The first thing you notice is the list of cross-referenced interests. The service matches the Facebook interests or "Likes" of both callers. For instance, Sean and the Airtime employee both are interested in Airtime. Go figure!
Below that is a list of videos, which Sean has recently shared on Facebook. As soon as he clicks one of them -- one of the EHarmony Loves Cats Song -- it begins playing in his video box. While the video plays, you can still see the other's video feed and their reaction to the video (which happens to be hilarious). You can add any YouTube video link and watch it right in the player, right alongside whomever you are chatting with.

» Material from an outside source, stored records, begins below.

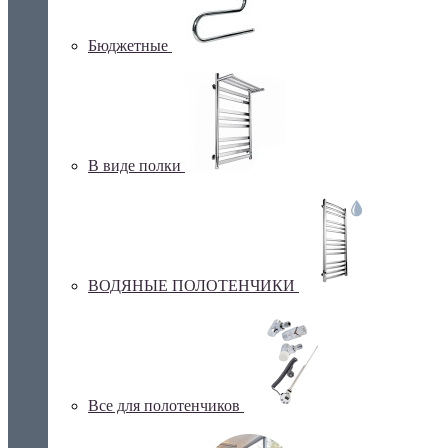
Бюджетные
В виде полки
ВОДЯНЫЕ ПОЛОТЕНЧИКИ
Все для полотенчиков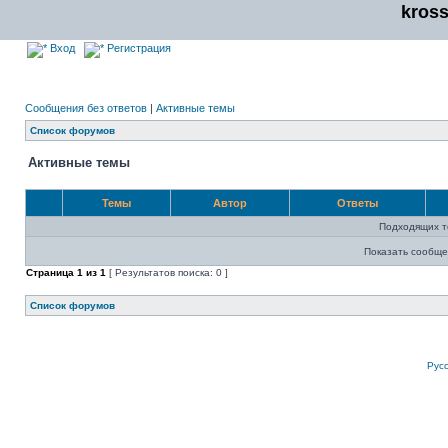
kros
Вход
Регистрация
Сообщения без ответов
|
Активные темы
Список форумов
Активные темы
Темы
Автор
Ответы
Подходящих т
Показать сообще
Страница
1
из
1
[ Результатов поиска: 0 ]
Список форумов
Рус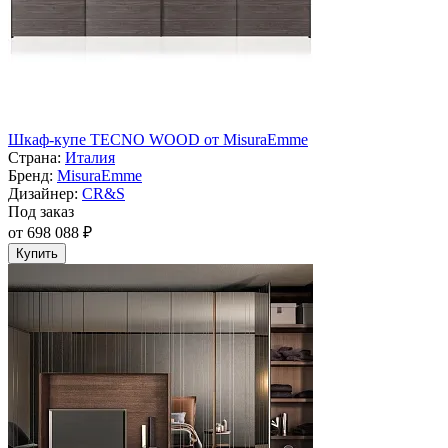
Шкаф-купе TECNO WOOD от MisuraEmme
Страна:
Италия
Бренд:
MisuraEmme
Дизайнер:
CR&S
Под заказ
от 698 088 ₽
Купить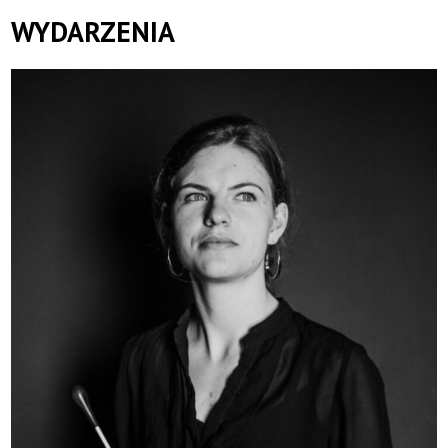
WYDARZENIA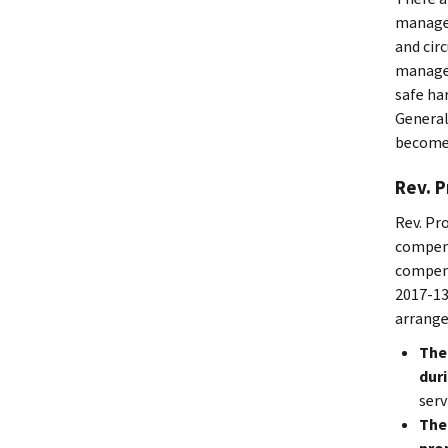
managem
and circ
manager
safe ha
General
becomes
Rev. P
Rev. Pr
compens
compens
2017-13
arrange
The
duri
serv
The 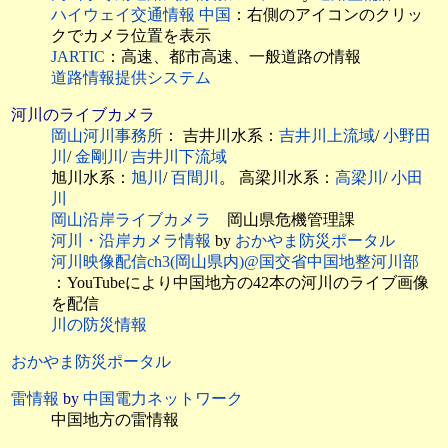
ハイウェイ交通情報 中国
：右側のアイコンのクリッ
クでカメラ位置を表示
JARTIC
：高速、都市高速、一般道路の情報
道路情報提供システム
河川のライブカメラ
岡山河川事務所
： 吉井川水系：
吉井川上流域
/
小野田
川
/
金剛川
/
吉井川下流域
旭川水系：
旭川
/
百間川
。 高梁川水系：
高梁川
/
小田
川
岡山沿岸ライブカメラ
岡山県危機管理課
河川・沿岸カメラ情報
by
おかやま防災ポータル
河川映像配信ch3(岡山県内)@国交省中国地整河川部
：YouTubeにより中国地方の42本の河川のライブ画
像を配信
川の防災情報
おかやま防災ポータル
雷情報
by
中国電力ネットワーク
中国地方の雷情報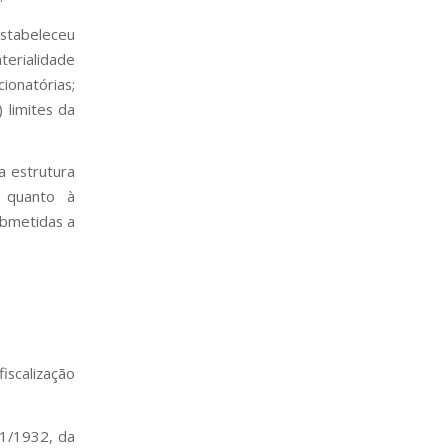
estabeleceu
terialidade
cionatórias;
 limites da
a estrutura
e quanto à
ubmetidas a
fiscalização
81/1932, da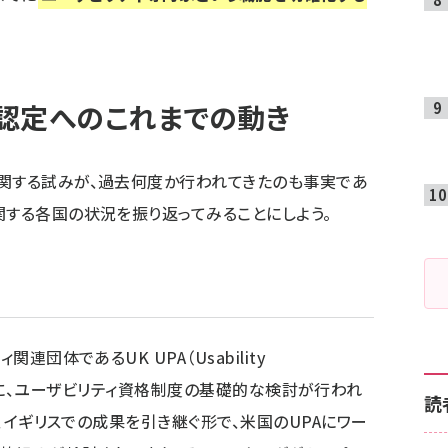
認定へのこれまでの動き
に関する試みが、過去何度か行われてきたのも事実であ
関する各国の状況を振り返ってみることにしよう。
連団体であるUK UPA（Usability
ion）を中心に、ユーザビリティ資格制度の基礎的な検討が行われ
読
て、イギリスでの成果を引き継ぐ形で、米国のUPAにワー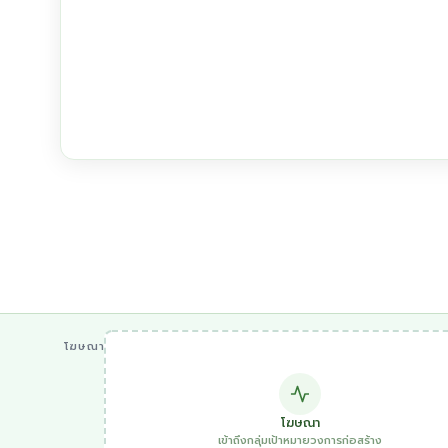
โฆษณา
โฆษณา
เข้าถึงกลุ่มเป้าหมายวงการก่อสร้าง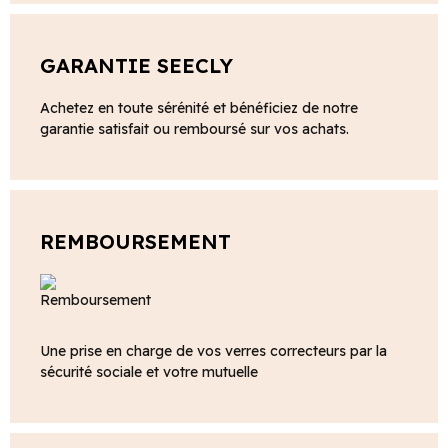
GARANTIE SEECLY
Achetez en toute sérénité et bénéficiez de notre
garantie satisfait ou remboursé sur vos achats.
REMBOURSEMENT
Une prise en charge de vos verres correcteurs par la
sécurité sociale et votre mutuelle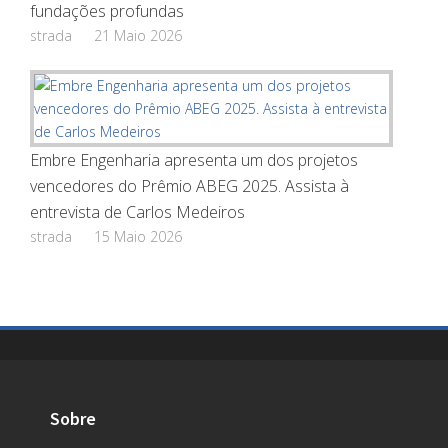
fundações profundas
strada
21 Maio 2026
Embre Engenharia apresenta um dos projetos
vencedores do Prêmio ABEG 2025. Assista à
entrevista de Carlos Medeiros
strada
15 Maio 2026
Sobre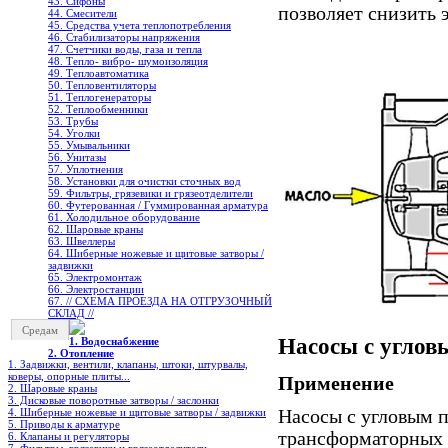
43. Сифоны
позволяет снизить 
44. Смесители
45. Средства учета теплопотребления
46. Стабилизаторы напряжения
47. Счетчики воды, газа и тепла
48. Тепло- вибро- шумоизоляция
49. Теплоавтоматика
50. Тепловентиляторы
51. Теплогенераторы
52. Теплообменники
53. Трубы
54. Уголки
55. Умывальники
56. Унитазы
57. Уплотнения
58. Установки для очистки сточных вод
59. Фильтры, грязевики и грязеотделители
60. Футерованная / Гуммированная арматура
61. Холодильное oборудование
62. Шаровые краны
63. Швеллеры
64. Шиберные ножевые и щитовые затворы /
задвижки
65. Электромонтаж
66. Электростанции
67. // СХЕМА ПРОЕЗДА НА ОТГРУЗОЧНЫЙ
СКЛАД //
Средам
Насосы с углов
1. Водоснабжение
2. Отопление
1. Задвижки, вентили, клапаны, штоки, штурвалы,
коверы, опорные плиты...
Применение
2. Шаровые краны
3. Дисковые поворотные затворы / заслонки
Насосы с угловым 
4. Шиберные ножевые и щитовые затворы / задвижки
5. Приводы к арматуре
трансформаторных 
6. Клапаны и регуляторы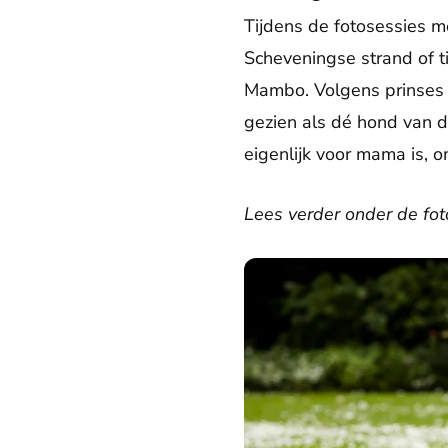
Tijdens de fotosessies m
Scheveningse strand of t
Mambo. Volgens prinses 
gezien als dé hond van d
eigenlijk voor mama is, o
Lees verder onder de fot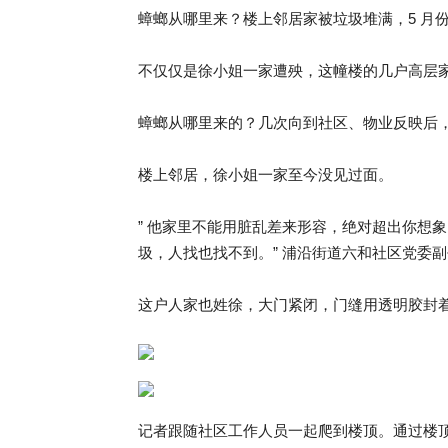
蟑螂从哪里来？楼上邻居家被垃圾堆满，5 月
不仅仅是徐小姐一家遭殃，这幢楼的几户高层
蟑螂从哪里来的？几次向到社区、物业反映后，大
楼上邻居，徐小姐一家至今没见过面。
” 他家里不能用脏乱差来形容，绝对超出你想象
圾，人找也找不到。” 浦沿街道六和社区党委
这户人家也姓徐，大门紧闭，门缝用透明胶封
记者跟随社区工作人员一起爬到楼顶。通过楼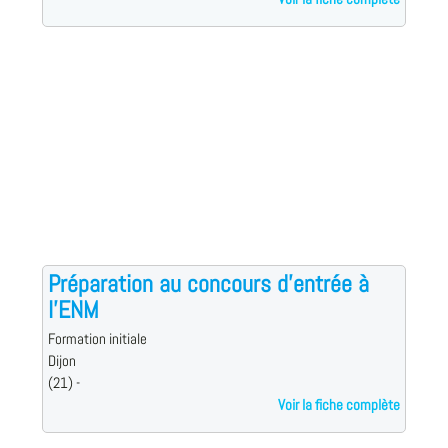
Préparation au concours d'entrée à
l'ENM
Formation initiale
Dijon
(21) -
Voir la fiche complète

But Airtime is more than just an advanced web-based video chatting service. It's a video-based extension of Facebook and it encourages spontaneous video interaction and meeting new people. While comparisons will be made to Chatroulette, the controversial website that pairs strangers for webcam conversations, Airtime lets you specify if you're willing to speak to people with whom you aren't directly friends. It also taps right into Facebook, so people aren't entirely anonymous.
You can then click a "Next" button when you're done with a call and be matched with a friend of a friend who shares some of the same Facebook interests as you. "Natural experiences is what we are interested in," Fanning says. "It's weird how impersonal the Internet has become."
But, of course, that's where Airtime takes the biggest risk. Yet Parker and Fanning are ready to talk safety and privacy. "Safety is beyond important to us. We have a huge team for manually monitoring," Parker explains. Additionally, they have built special software tools which will look for the absence of a face or, more simply, monitor for nudity. "Within in seconds we will be able to capture and remove the user," he says. Additionally, since Airtime requires you to share your identity via Facebook, the two expect there to be less profanity and abuse. There is also an "applause" button, which will increase people's status levels and encourages good behavior.
Parker and Fanning finally open up that laptop to the rest of the world this morning. At a swanky launch event in New York City, with celebrities like Snoop Dog and Martha Stewart, Airtime is launching for all to use. By the end of the day, everyone will be able to log in with their Facebook account on any computer that has a browser. However, because the video relies on Flash it won't work on the iPad or iPhone; apps for those platforms and others will come soon. The service is free, but the founders plan to monetize it with advertising and perhaps a virtual goods model.
Competitors are already pointing to those shortcomings of the service. "Airtime will offer a matching-like service driving people to meet like-minded people outside their social graph," ooVoo CEO, Yuval Baharav, said. "Their communication will be based on one-on-one video, which is a must in today's age. ooVoo is the exact opposite: it is about high-quality group video chat with your friends across all social media and across all devices."
Parker remarks near the end of the conversation that he and Fanning are well aware that Airtime isn't the first video chatting service to have some social features, but says that sometimes it's the last to market that wins. He adds, "Facebook wasn't the first social network."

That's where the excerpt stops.